Regulatory Publishing Specialist

The Regulatory Publishing Specialist is responsible for the formatting, publishing (PDF), eCTD compilation, review, and dispatch of regulatory submissions to Health Authorities within required timeframes for all Company applications. The Regulatory Publishing Specialist will work collaboratively with the Regulatory Affairs team along with project teams and other functional areas to ensure high quality submission content. This is an individual contributor position, reporting to the Sr. Manager of Regulatory Operations.

• Performs the coordination and preparation of document packages for regulatory submissions for new and mature products to ensure alignment and compliance with local and regional registration requirements as well as with company policies.
• Manage the development and maintenance of a submission content plan, which includes a detailed list of all source submission content (documents, data, etc.) and tracks documents from authoring to approval, publishing, and QC.
• Publishes electronic submissions in Electronic Common Technical Document (eCTD) for FDA. This may include source document formatting, internal and external hyperlinking, and bookmarks and sequence-level publishing.
• Support optimization of publishing best practices and submission standards in accordance with regulatory requirements.
• Compiles all materials required in submissions, license renewal, and annual registrations.
• Prepare, publish, and submit regulatory dossiers to FDA.
• Keeps abreast of regulatory procedures and changes.
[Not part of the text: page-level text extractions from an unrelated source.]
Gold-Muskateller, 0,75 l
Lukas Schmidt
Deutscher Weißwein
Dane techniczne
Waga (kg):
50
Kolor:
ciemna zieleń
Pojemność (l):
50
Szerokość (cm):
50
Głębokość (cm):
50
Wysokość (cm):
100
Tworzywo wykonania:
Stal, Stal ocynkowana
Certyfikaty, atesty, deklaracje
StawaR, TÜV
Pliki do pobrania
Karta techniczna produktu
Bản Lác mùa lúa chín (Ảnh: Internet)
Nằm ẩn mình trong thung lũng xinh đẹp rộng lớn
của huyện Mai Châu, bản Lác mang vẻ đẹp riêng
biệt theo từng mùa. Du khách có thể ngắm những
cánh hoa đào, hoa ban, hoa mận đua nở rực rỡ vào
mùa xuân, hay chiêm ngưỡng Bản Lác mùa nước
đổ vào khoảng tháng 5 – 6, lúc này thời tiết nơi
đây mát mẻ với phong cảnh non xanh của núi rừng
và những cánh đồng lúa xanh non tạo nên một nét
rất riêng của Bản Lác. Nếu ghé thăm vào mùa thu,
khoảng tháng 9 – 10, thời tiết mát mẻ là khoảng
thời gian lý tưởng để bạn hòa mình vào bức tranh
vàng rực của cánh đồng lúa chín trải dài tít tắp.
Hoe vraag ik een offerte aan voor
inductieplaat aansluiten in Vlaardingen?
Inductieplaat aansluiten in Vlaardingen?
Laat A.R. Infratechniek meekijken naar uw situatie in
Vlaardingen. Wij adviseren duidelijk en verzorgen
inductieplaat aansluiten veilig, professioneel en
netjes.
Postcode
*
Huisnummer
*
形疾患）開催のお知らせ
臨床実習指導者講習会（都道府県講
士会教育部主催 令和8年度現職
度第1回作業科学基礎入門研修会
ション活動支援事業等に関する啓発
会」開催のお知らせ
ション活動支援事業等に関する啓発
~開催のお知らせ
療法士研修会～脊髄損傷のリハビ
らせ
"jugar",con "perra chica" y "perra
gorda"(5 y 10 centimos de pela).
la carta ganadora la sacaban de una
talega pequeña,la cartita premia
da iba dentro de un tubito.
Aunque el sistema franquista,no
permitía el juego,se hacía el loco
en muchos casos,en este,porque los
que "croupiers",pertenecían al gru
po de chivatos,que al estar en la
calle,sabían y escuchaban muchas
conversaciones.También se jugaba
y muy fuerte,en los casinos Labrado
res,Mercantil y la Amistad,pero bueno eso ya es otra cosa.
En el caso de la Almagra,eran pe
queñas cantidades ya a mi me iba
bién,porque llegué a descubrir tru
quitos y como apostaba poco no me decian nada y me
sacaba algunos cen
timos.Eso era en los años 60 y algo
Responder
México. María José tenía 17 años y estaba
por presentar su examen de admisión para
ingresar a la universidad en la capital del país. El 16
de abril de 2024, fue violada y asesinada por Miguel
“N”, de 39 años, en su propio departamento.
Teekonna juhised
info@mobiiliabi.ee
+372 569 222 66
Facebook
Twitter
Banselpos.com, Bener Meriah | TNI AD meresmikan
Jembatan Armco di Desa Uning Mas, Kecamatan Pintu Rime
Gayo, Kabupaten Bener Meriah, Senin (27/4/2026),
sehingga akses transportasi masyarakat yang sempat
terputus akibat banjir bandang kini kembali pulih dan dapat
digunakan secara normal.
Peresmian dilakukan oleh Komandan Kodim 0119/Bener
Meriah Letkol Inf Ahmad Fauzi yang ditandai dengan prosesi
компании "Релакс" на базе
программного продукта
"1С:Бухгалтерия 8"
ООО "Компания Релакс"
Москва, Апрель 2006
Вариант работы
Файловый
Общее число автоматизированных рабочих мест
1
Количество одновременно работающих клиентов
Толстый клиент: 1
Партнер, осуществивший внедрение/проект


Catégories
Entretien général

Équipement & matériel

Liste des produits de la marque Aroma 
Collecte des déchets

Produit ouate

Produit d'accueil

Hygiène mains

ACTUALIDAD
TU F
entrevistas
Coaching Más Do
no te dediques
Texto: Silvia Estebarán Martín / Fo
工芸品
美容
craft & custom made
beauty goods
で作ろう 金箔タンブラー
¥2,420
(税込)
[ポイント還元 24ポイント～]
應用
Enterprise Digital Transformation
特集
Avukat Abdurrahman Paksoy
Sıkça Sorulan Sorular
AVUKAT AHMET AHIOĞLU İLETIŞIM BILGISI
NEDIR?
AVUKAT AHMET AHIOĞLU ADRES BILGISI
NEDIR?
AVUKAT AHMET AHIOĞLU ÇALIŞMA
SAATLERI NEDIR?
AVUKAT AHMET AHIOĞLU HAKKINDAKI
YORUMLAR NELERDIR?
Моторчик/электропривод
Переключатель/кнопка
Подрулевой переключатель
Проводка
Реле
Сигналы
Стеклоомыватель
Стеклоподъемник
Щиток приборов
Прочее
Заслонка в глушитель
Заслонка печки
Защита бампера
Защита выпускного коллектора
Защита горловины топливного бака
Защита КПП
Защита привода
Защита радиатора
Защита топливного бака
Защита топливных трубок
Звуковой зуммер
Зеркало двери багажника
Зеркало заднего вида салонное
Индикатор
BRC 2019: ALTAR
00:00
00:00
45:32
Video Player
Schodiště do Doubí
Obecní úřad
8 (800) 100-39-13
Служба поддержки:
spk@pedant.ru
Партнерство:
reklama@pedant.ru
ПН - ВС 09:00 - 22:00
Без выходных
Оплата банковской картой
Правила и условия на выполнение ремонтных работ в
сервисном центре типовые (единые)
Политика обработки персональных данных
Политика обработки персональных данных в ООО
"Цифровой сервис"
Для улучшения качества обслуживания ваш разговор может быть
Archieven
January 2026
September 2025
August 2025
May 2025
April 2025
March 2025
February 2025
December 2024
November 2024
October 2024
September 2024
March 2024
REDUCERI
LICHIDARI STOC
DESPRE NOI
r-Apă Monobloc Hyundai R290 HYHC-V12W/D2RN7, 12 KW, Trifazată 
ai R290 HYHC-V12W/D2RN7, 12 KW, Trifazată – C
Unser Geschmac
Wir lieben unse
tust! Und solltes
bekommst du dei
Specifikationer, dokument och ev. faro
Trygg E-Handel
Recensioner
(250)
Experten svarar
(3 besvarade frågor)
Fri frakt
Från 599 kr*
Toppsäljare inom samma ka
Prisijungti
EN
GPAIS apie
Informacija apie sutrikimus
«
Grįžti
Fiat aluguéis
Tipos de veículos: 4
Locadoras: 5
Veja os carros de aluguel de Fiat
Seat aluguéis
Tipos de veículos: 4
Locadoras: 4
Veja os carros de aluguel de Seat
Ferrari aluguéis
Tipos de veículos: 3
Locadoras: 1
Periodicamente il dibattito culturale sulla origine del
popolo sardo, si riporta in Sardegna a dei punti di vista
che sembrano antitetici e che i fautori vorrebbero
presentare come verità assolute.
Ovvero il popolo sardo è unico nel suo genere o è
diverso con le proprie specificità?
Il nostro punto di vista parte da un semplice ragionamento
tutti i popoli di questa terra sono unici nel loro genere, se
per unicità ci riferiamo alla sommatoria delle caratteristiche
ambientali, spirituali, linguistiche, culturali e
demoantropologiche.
May directly interact with regulatory agencies on defined matters.
• Responsible for the timely completion of assigned publishing tasks.
• Supports the implementation, maintenance, and continuous improvement of authoring and publishing systems and processes striving for publishing excellence.
• Provides training to new users on company templates, authoring software, and internal standards.
• Supports regulatory operations tasks that may not be related to publishing as approved or assigned by the Regulatory Operations lead.

• Bachelor’s Degree, preferably in a scientific field such as biochemistry or biology, or relevant experience may be substituted
• At least 5 years in a regulatory publishing function.
• Extensive experience with Microsoft Word and Starting Point templates to prepare technical documents.
• Understanding of publishing practices and related issues.
• Direct hands-on experience with the successful submission of eCTD dossiers.
• Previous GlobalSubmit and Veeva experience are required.
• Understanding of global submission requirements (paper standards, CD-ROM, etc.) is desired.
• Knowledge of CDISC (ADaM, SEND, SDTM).
• Understanding of publishing systems and IT system validation and testing practices.
• Experience with electronic document management systems.
• Demonstrated ability to be productive and successful in an intense work environment.
• Competencies:  Verbal and Written Communication skills, Proofreading, Editing, Interpersonal skills, Adaptability, Organizational skills, Prioritization and Project Management skills, Cross-Functional Team focus

Working Conditions

• Position may require periodic evening and weekend work, as necessary to fulfill obligations. Infrequent overnight travel may occur.
• This position is based in Xeris’ Chicago office and requires a minimum of three days per week in the office.

NOTE:  This job description is not intended to be all-inclusive. Employee may perform other related duties as negotiated to meet the ongoing needs of the organization.

As an equal employment opportunity and affirmative action employer, Xeris Pharmaceuticals, Inc. does not discriminate on the basis of race, color, religion, sex, gender identity, sexual orientation, national origin, age, disability, veteran status, genetics or any other characteristic protected by law.  It is our intention that all qualified applications are given equal opportunity and that selection decisions be based on job-related factors.